Parents-to-be Kurt and Martha just want the best for their baby. They’re not afraid of hard work, but not all ways of making money can be justified...... PROOF OF VACCINATION REQUIRED FOR ENTRY
As we all know, in this day and age of increasing cost of living rises, unaffordable house prices, wages rising slower than inflation, it’s simply not easy for a young couple at the lower end of the income scale to get ahead in the world, no matter how hard they work. And when you are reduced to one income due to pregnancy…
Parents-to-be Kurt and Martha just want the best for their baby. Neither is afraid of hard work but their income is not enough to live the way social media or television advertisements proclaims ought to be the ‘norm’.
The pram, as advertised on TV and recommended on Facebook, doesn’t come cheap and all the myriad bits and bobs for looking after your baby that are considered a ‘must’ can stretch any budget. So when Kurt’s boss offers him a chance to make some easy money with a mysterious side job, he jumps at the chance. Wouldn’t you?

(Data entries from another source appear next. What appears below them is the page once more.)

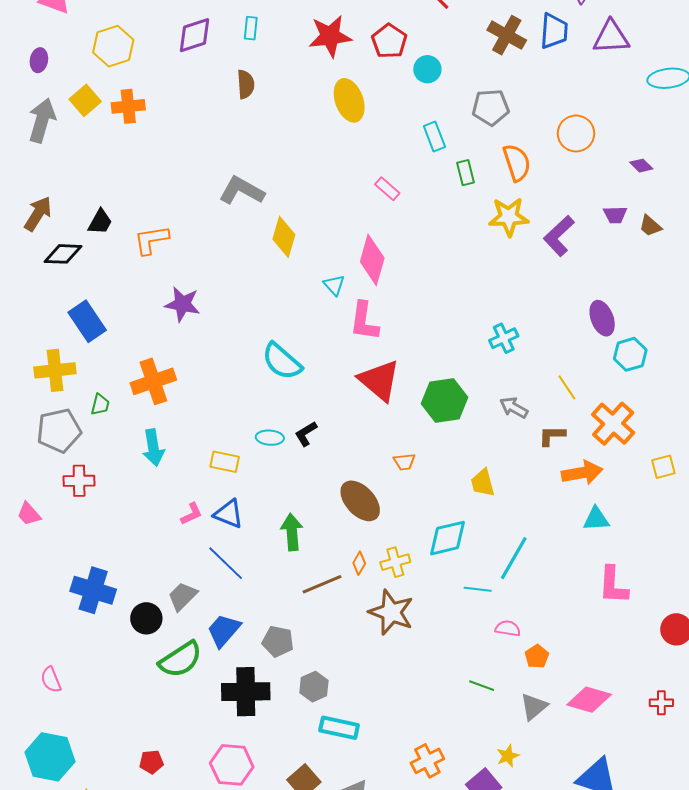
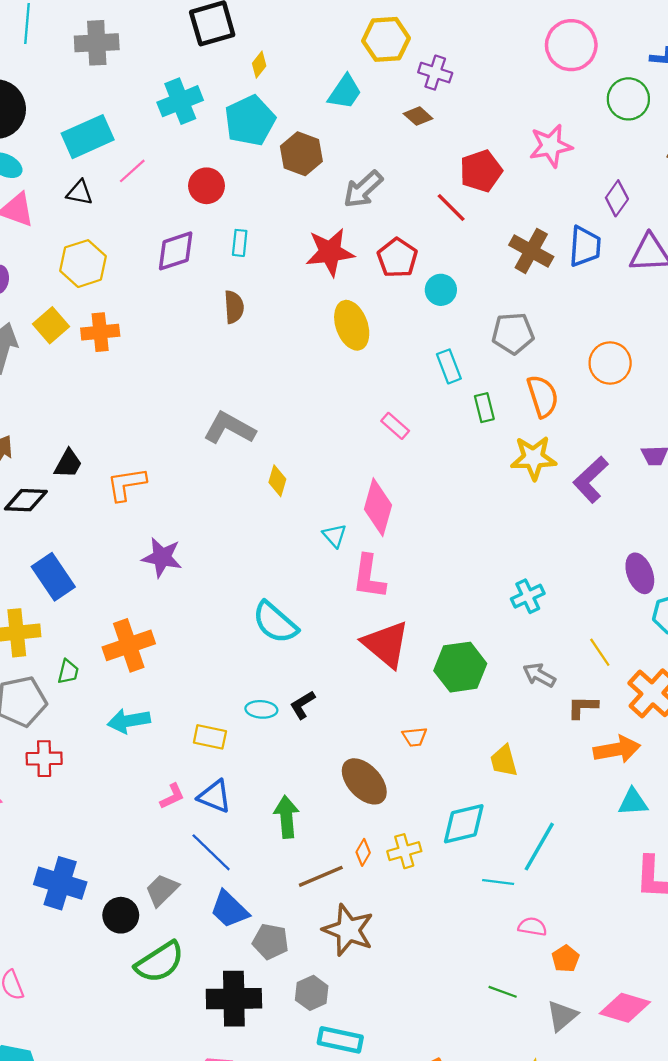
yellow diamond: (284, 237) -> (277, 481), size x0.7
cyan arrow: (153, 448) -> (129, 721), turned 90
brown star: (391, 612) -> (348, 930), moved
blue trapezoid: (224, 630) -> (229, 909), moved, turned -87

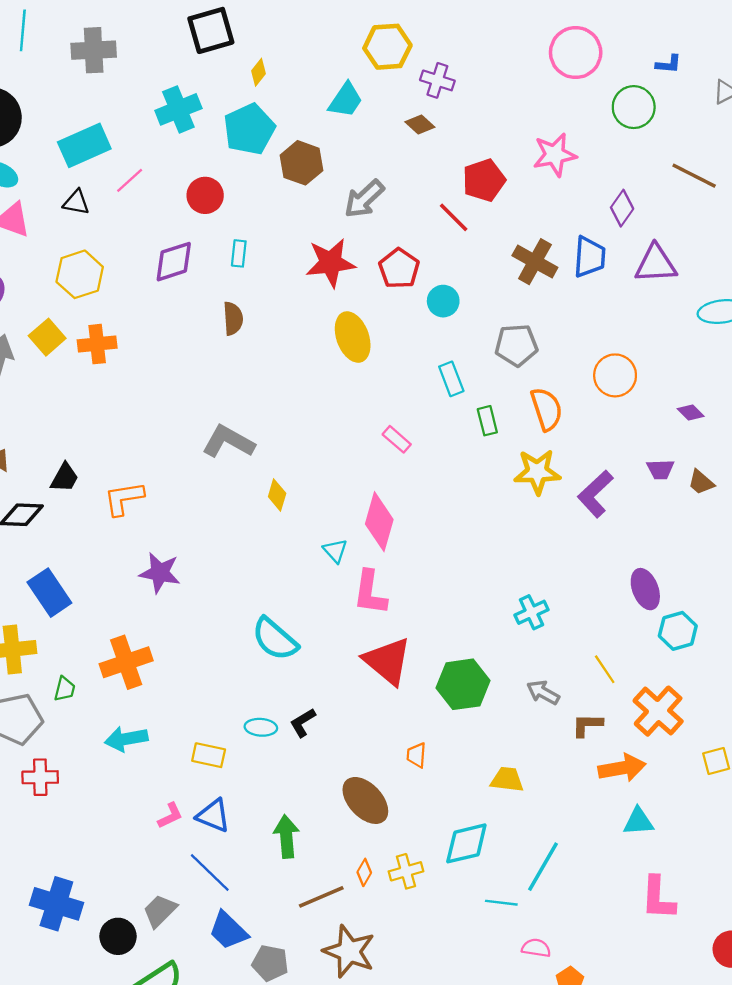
orange trapezoid: (415, 737) -> (416, 755), turned 100
yellow trapezoid: (504, 761) -> (507, 780), turned 112

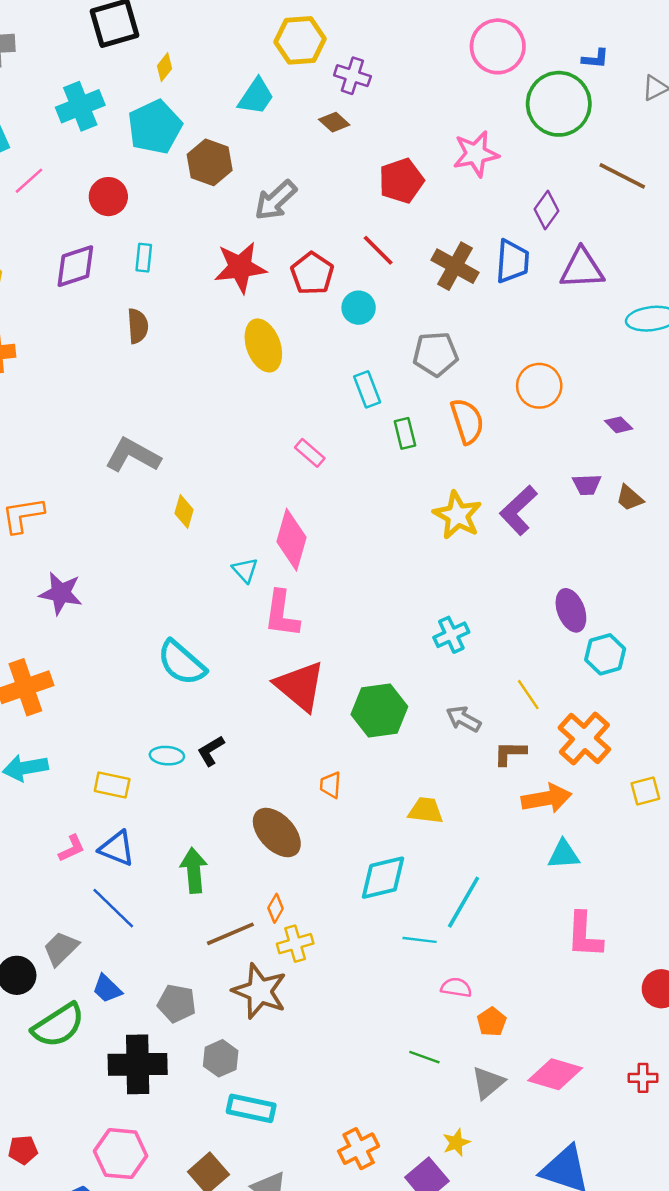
green circle: (634, 107) -> (559, 104), size x1.4
red line: (454, 217) -> (378, 250), moved
yellow star: (537, 472) -> (457, 515), moved, turned 30
yellow cross: (406, 871) -> (295, 944), moved
blue trapezoid: (228, 931) -> (107, 989), moved, size x0.7

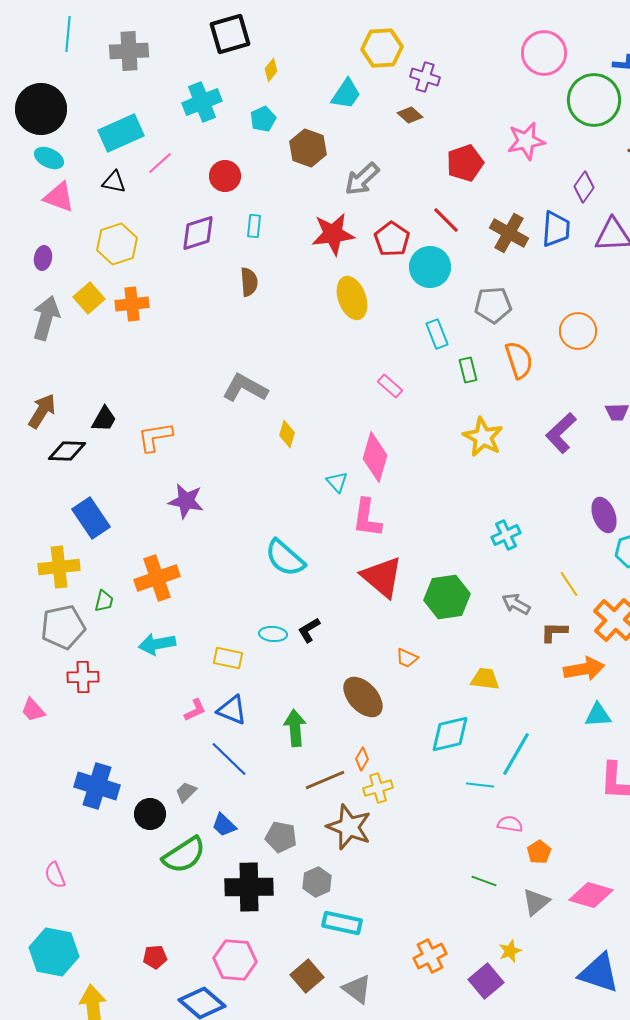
cyan pentagon: (155, 127) -> (263, 119), size x0.6
cyan circle: (359, 308) -> (430, 267), size x1.5
yellow star: (457, 515) -> (483, 437), moved
orange trapezoid: (330, 785) -> (407, 658), turned -70
gray trapezoid: (61, 948) -> (186, 792), size x0.7

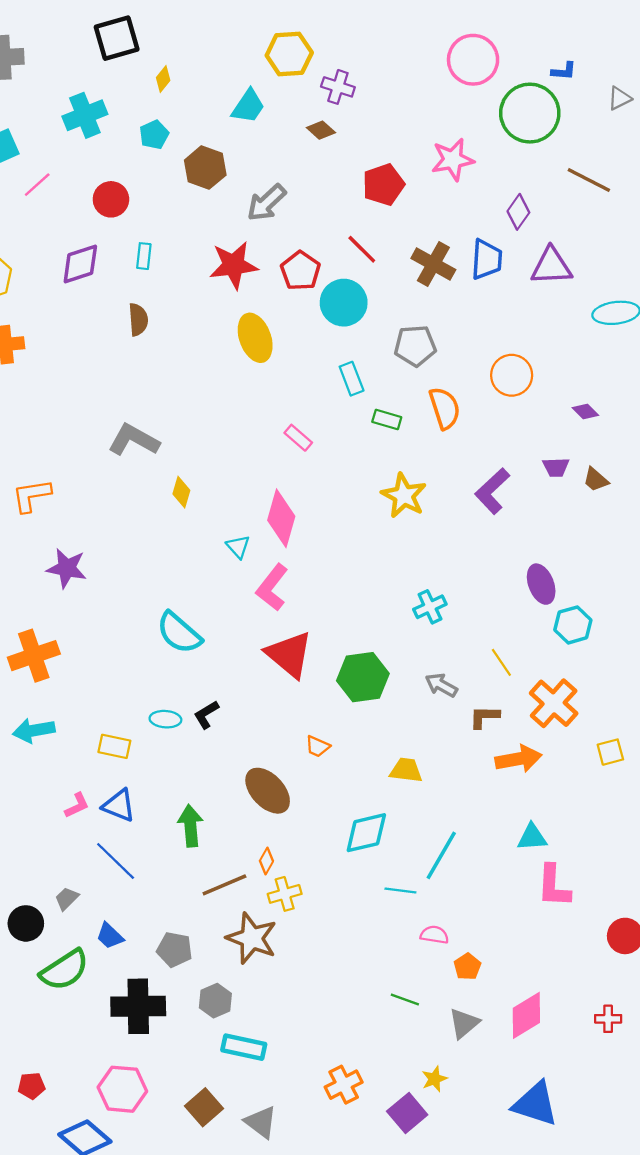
green rectangle: (468, 370) -> (387, 420), turned -60
pink L-shape: (367, 518) -> (272, 587), turned 30
cyan triangle: (598, 715) -> (532, 837), moved
pink diamond: (591, 895) -> (526, 1015), turned -48

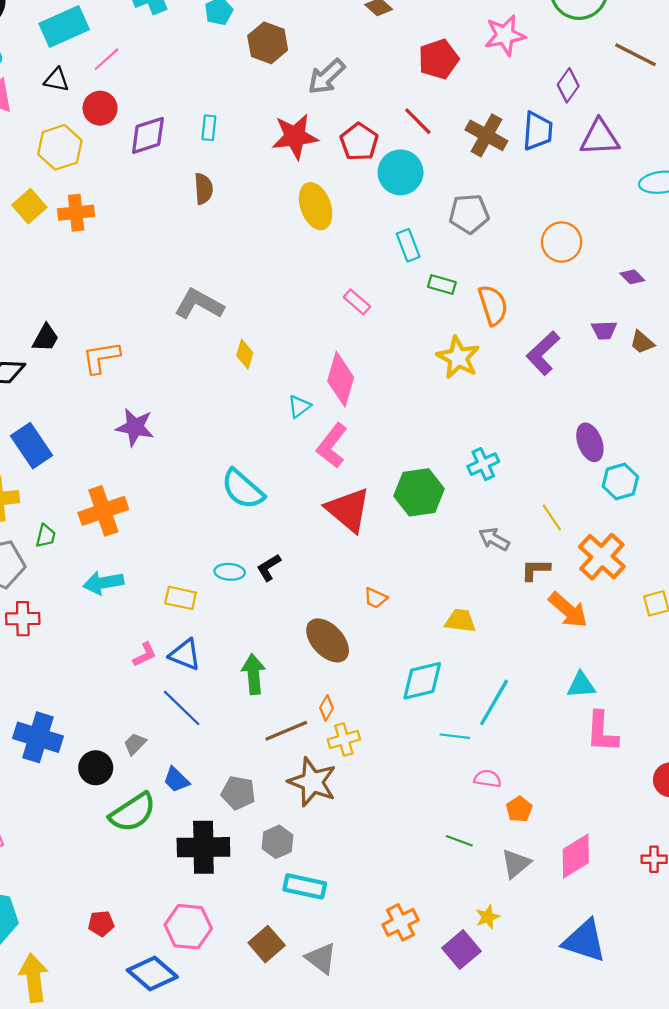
red circle: (111, 199) -> (100, 108), moved
orange semicircle: (445, 408) -> (493, 305), moved
cyan triangle: (238, 547) -> (299, 406), turned 35
green hexagon: (363, 677) -> (419, 492), moved
orange arrow: (518, 759) -> (568, 610), turned 51

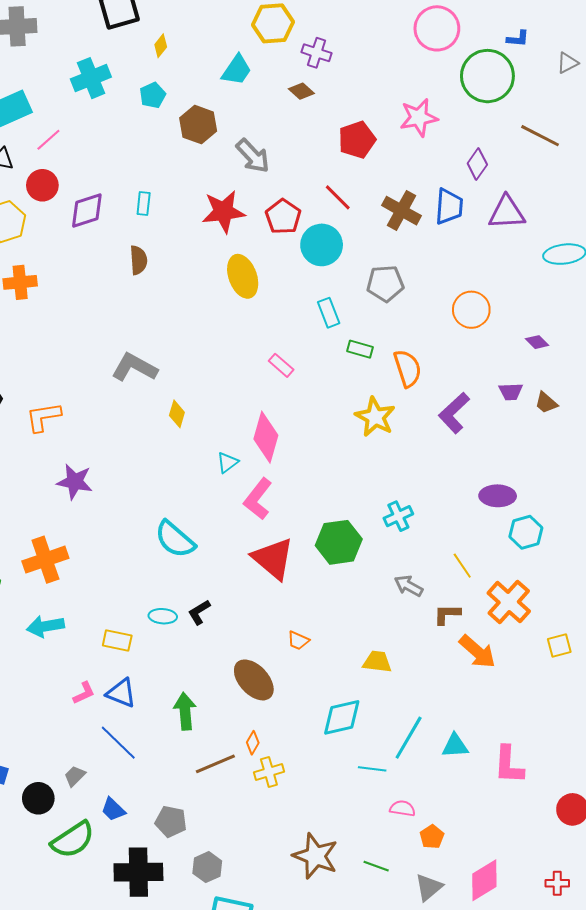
gray arrow: (326, 77) -> (253, 156), turned -90
purple ellipse: (590, 442) -> (498, 496), turned -68
cyan triangle: (581, 685) -> (455, 746), moved
brown star: (312, 782) -> (315, 856), moved

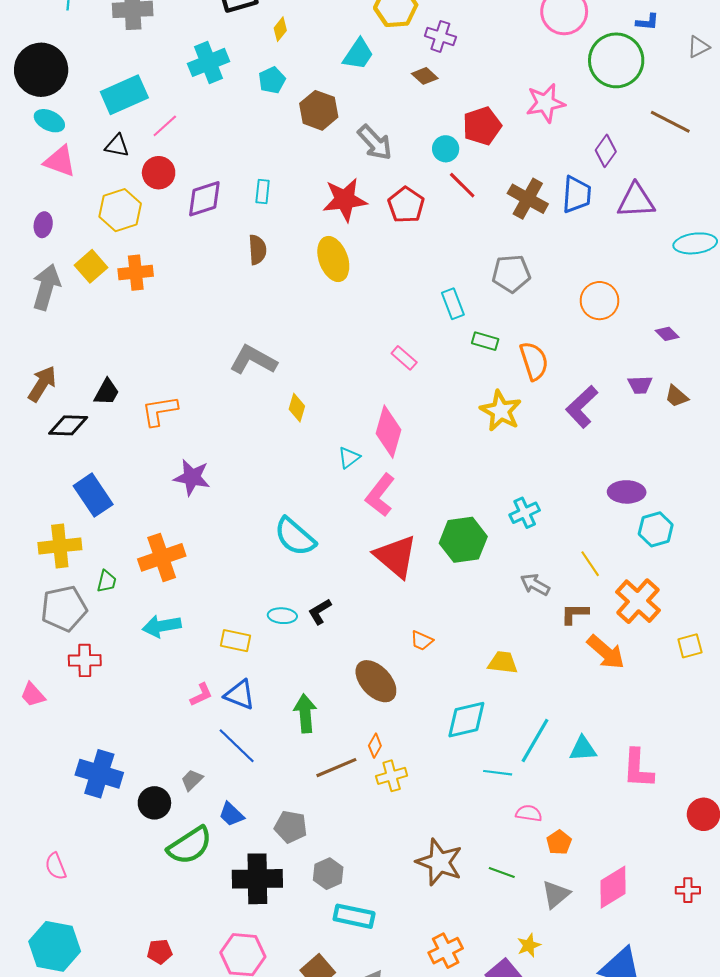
cyan circle: (322, 245) -> (446, 149), moved, size x0.6
yellow ellipse: (243, 276) -> (333, 259), moved

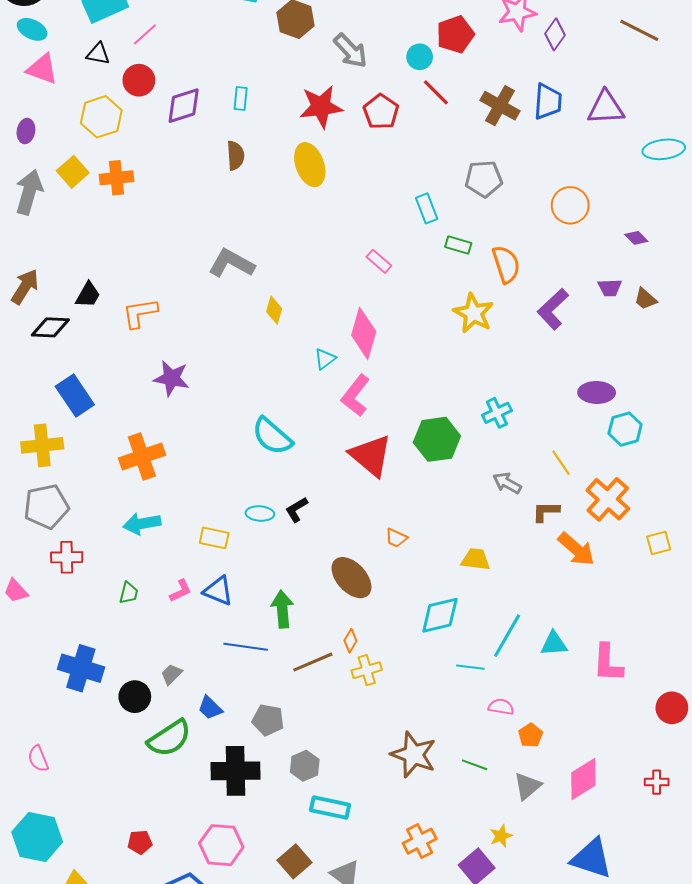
purple diamond: (606, 151) -> (555, 34), moved
green trapezoid: (107, 581) -> (129, 593), moved
blue line: (237, 746) -> (246, 647), moved, turned -36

This fable about the moral and environmental cost of our materialistic nesting instincts, was written by Franz Xaver Kroetz, one of the most distinguished living German playwrights, actors and film directors, and translated by Conor McPherson, a noted playwright himself.
“Kroetz is an exceptional dramatist” – Guardian
“Conor McPherson is the finest playwright of his generation” – The Daily Mail
“The Nest is an unflinching play about the corrosive effects of poverty. It is a parable about toxic waste by Franz Xaver Kroetz, Germany’s most often performed contemporary playwright.”- The Observer
From the director, Joh Hartog:
This will be my last production at the Bakehouse Theatre. Its lamentable demise marks the end of the theatre which has been my theatrical home for several decades and where I have staged about 30 plays since 2005. My unbridled thanks go to the two rocks that have kept this theatre going for so long and for so little monetary reward: Pamela Munt and Peter Green. It is their kind of dedication that keeps this important artistic avenue open.